Characteristics of Series Wound DC Generator

Series Generator Definition

A series wound DC generator is defined as a generator where the field windings, armature windings, and external load circuit are connected in series, causing the same current to flow through each part.

 In these types of generators the field windings, armature windings and external load circuit all are connected in series as shown in figure below.

Therefore, the same current flows through armature winding, field winding and the load.

Let, I = Ia = Isc = IL

Here, Ia = armature current

Isc = series field current

IL = load current

There are generally three most important characteristics of series wound DC generator which show the relation between various quantities such as series field current or excitation current, generated voltage, terminal voltage and load current.

Magnetic Characteristic Curve

The curve which shows the relation between no load voltage and the field excitation current is called magnetic or open circuit characteristic curve. As during no load, the load terminals are open circuited, there will be no field current in the field since, the armature, field and load are series connected and these three make a closed loop of circuit. So, this curve can be obtained practically be separating the field winding and exciting the DC generator by an external source.

In the diagram, the AB curve shows the magnetic characteristic of a series wound DC generator. The curve is linear until the poles reach saturation. After this point, the terminal voltage doesn’t increase significantly with additional field current. Due to residual magnetism, there is an initial voltage across the armature, so the curve starts slightly above the origin at point A.

Internal Characteristic Curve

The internal characteristic curve shows the relationship between the voltage generated in the armature and the load current.
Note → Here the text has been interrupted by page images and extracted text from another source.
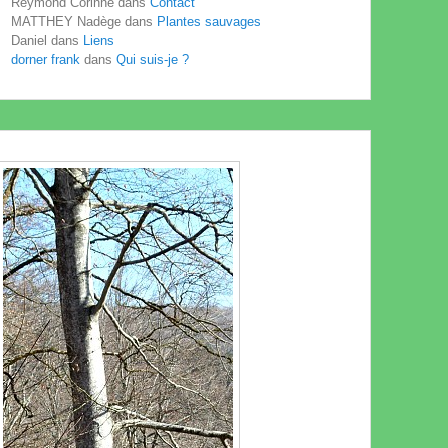
Reymond Corinne
dans
Contact
MATTHEY Nadège
dans
Plantes sauvages
Daniel
dans
Liens
dorner frank
dans
Qui suis-je ?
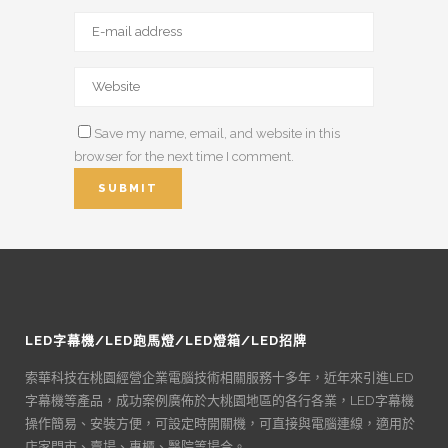
Save my name, email, and website in this
browser for the next time I comment.
LED字幕機/LED跑馬燈/LED燈箱/LED招牌
索華科技在桃園經營企業電腦技術相關服務十多年，近年來引進LED
字幕機等產品，成功案例廣佈於大桃園地區的各行各業，LED字幕機
操作簡易、安裝方便，可設定時開關機，可直接與電腦連線，適用於
店家門市、賣場、專櫃、醫院等場合。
This curve accounts for the drop caused by the armature reaction’s demagnetizing effect, making the actual generated voltage (Eg) less than the no-load voltage (E0). Therefore, the curve drops slightly from the open circuit characteristic curve. In the diagram, the OC curve represents this internal characteristic.

External Characteristic Curve

The external characteristic curve shows the variation of terminal voltage (V) with the load current (IL). Terminal voltage of this type of generator is obtained by subtracting the ohomic drop due to armature resistance (Ra) and series field resistance (Rsc) from the actually generated voltage (Eg).

Terminal voltage V = Eg – I(Ra + Rsc)

The external characteristic curve lies below the internal characteristic curve because the value of terminal voltage is less than the generated voltage. Here in the figure OD curve is showing the external characteristic of the series wound DC generator.

From the characteristics of a series wound DC generator, we can see that as the load increases (and therefore the load current), the terminal voltage initially rises. However, after reaching a peak, it starts to decrease due to the demagnetizing effect of the armature reaction. The dotted line in the figure shows this phenomenon, indicating that the current remains roughly constant despite changes in load resistance. When the load increases, so does the field current, as the field is series connected with the load. Similarly, the armature current increases as it is also series connected. However, due to saturation, the magnetic field strength and induced voltage do not significantly increase. The increased armature current leads to a greater armature reaction, causing a drop in load voltage. If the load voltage drops, the load current also decreases, as current is proportional to voltage (Ohm’s law). These simultaneous effects mean there is no significant change in load current in the dotted portion of the external characteristic curve. This behavior makes the series DC generator a constant current generator.

Constant Current Generator

A series wound DC generator is known as a constant current generator because the load current remains nearly constant despite variations in load resistance.